Quando la vidi pensai alla mia da signora del ’25 e che questa sia del 1923, credo le andrà bene: insomma, in genere è sempre il marito ad esser qualche anno più stagionato, o no?

Conservatosi peraltro benissimo, questo maritino di casa  Bozzi: mozzi, pedivelle, cerchioni e manubrio, tutto originale.
Analizziamo con calma i particolari più ghiotti.
Il manubrio, presenta la particolarità delle leve esterne rivolte verso il guidatore, con un complesso sistema di rinvii per il freno anteriore.


Da notare anche come gli archetti poggino su due battute saldate al telaio, infulcrate direttamente dal bullone del gommino freno, il quale, conico, va a 

scorrere all’interno di essi in maniera sorprendentemente fluida.
Il patacchino è un omaggio allo stile Liberty imperante in quel periodo: 
Legnano- Bozzi, ma anche un po’ di rèclame alla Pirelli non guasta !

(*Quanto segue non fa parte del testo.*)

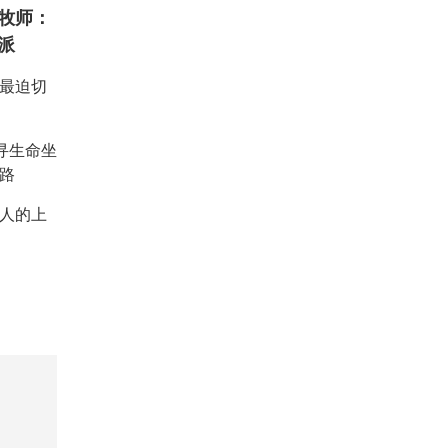
牧师：
派
：最迫切
重寻生命坐
路
人的上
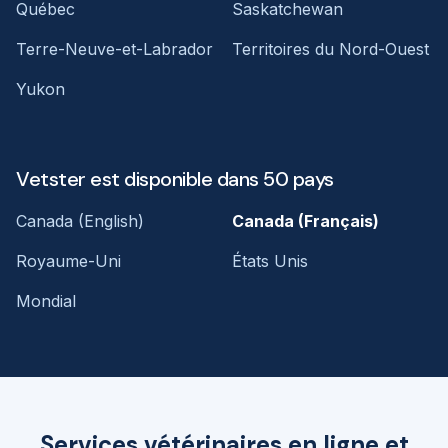
Québec
Saskatchewan
Terre-Neuve-et-Labrador
Territoires du Nord-Ouest
Yukon
Vetster est disponible dans 50 pays
Canada (English)
Canada (Français)
Royaume-Uni
États Unis
Mondial
Services vétérinaires en ligne et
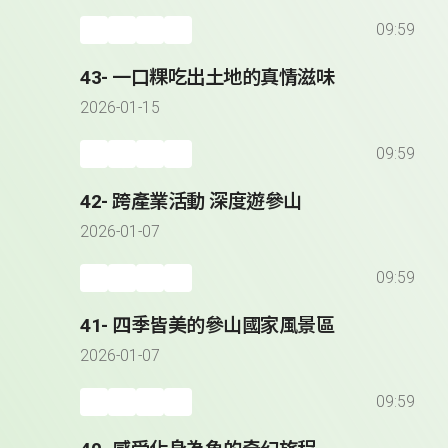
09:59
43- 一口粿吃出土地的真情滋味
2026-01-15
09:59
42- 跨產業活動 深度遊參山
2026-01-07
09:59
41- 四季皆美的參山國家風景區
2026-01-07
09:59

Felice periodo di pubblicità semi-occulta!
Manopole e manopolini sono in corno d’osso lavorato.
Le ruote sono da 28 x 1/3/8 , da 670 mm, montate su mozzi “Legnano” a 32 fori l’anteriore e 40 fori il posteriore.

La ruota libera è dell’inglese Perry con oleatore a lancetta.

I parafanghi sono a schiena d’asino.
Questa macchina nasce senza il carter catena, ma già in tempi antichi, forse 
addirittura negli anni ’20, è stato montato questo carter a pistola molto sottile che i meccanici chiamavano ”di riparazione”.

Esso consente di montare anche in presenza di guarniture da corsa, come questa, e garantire così adeguata protezione ai calzoni del pilota.
I pedali non sono quasi sicuramente gli originali, anche se sono quelli che ho trovato montati: a 6 gommini, bianchi, come la migliore tradizione Legnano.
Originariamente dovevano essere a sega in ferro, provvederò a montarli appena..li troverò!
Infine, la sella è una Mercurio in cuoio montata su molle: in pratica una transizione tra la moderna sella a molle che consociamo con copertina in cuoio o similpelle e quelle più antiche con corpo a riccioli.

Questa bici è stata, a mio avviso, rinfrescata da un ciclista molto bravo negli anni ’40, che ha provveduto a mettere anche una decal a coppale sul tubo discendente ( nell’anteguerra si usavano quelle piccole con Alberto da 
Giussano).

La patina del tempo ha fatto il resto ed oggi questa signora ( pardon, questo 
marito) porta con eleganza e fascino i suoi primi…90 anni!

lunedì 7 ottobre 2013

Copia d'Autore ( ignoto)



Lo ammetto: quando l'ho presa ieri , dopo un sonno di quasi 60 anni, il cuore mi è andato in gola.

Quella corona, ha acceso tutte le mie più recondite fantasie biciclare e anche il cascinaro se ne deve essere accorto, non mollando un centesimo di sconto sulla ruggine che andavo a caricarmi.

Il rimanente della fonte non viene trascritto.